ACTIVITY: Gather each line containing the string "with" from these entries.

(Beginning of GIVEN DATA)

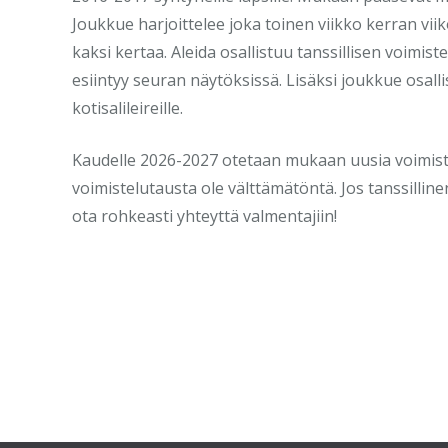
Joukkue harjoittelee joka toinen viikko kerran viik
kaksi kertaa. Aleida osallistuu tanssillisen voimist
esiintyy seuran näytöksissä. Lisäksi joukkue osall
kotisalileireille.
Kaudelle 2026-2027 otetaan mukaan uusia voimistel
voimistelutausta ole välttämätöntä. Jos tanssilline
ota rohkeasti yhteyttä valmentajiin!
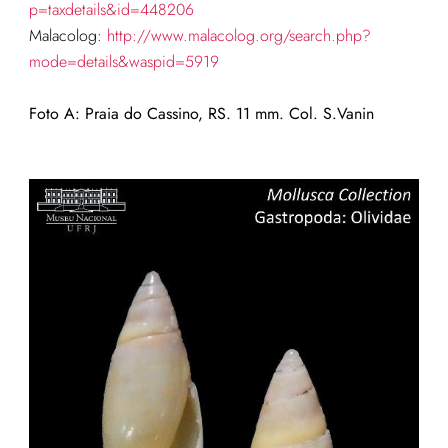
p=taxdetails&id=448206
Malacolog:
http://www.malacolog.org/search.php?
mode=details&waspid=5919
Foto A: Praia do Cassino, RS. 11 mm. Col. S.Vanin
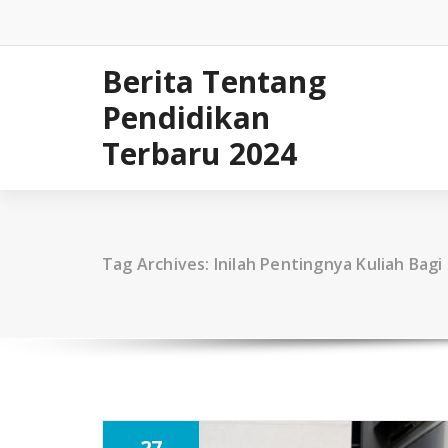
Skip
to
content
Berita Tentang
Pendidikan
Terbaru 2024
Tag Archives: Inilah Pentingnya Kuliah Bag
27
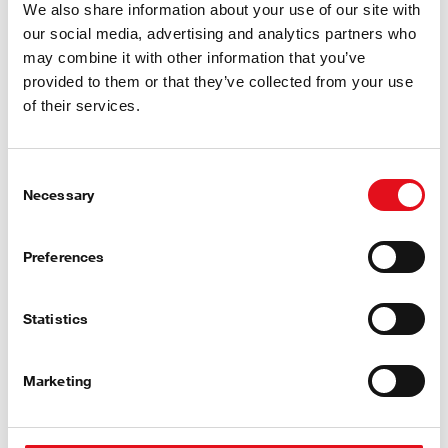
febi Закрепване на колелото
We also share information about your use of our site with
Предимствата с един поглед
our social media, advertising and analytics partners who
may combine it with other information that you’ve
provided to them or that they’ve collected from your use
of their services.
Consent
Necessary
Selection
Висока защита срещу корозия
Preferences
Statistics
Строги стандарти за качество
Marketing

(End of GIVEN DATA)
(Beginning of GIVEN DATA)

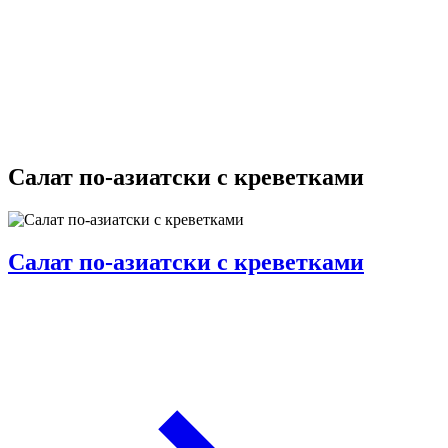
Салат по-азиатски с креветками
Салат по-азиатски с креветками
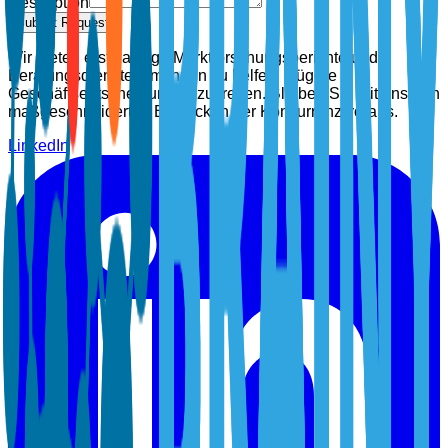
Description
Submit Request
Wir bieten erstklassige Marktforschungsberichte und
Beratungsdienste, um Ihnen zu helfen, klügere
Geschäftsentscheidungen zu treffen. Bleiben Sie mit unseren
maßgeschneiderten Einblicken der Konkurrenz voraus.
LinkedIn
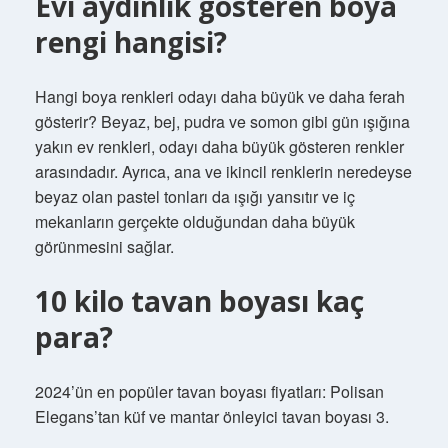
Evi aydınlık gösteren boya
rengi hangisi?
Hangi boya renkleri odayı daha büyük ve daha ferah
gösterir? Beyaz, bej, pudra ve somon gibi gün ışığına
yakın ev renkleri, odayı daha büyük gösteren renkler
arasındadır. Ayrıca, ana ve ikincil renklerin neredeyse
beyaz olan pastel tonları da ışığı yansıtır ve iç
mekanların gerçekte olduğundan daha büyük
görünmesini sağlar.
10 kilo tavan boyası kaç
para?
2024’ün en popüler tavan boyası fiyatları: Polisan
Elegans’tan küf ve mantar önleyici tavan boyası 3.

(End of GIVEN DATA)
(Beginning of GIVEN DATA)

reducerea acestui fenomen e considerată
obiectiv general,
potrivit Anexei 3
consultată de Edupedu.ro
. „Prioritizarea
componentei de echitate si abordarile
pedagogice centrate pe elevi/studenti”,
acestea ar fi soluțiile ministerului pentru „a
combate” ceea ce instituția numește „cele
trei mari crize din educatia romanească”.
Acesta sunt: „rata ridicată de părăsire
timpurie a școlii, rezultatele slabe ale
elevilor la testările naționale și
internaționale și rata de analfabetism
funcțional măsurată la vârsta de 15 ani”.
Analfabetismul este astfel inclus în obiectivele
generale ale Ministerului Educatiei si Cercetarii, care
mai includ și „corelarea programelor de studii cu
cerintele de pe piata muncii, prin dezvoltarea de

(End of GIVEN DATA)

RESPONSE BOX:
We also share information about your use of our site with
may combine it with other information that you’ve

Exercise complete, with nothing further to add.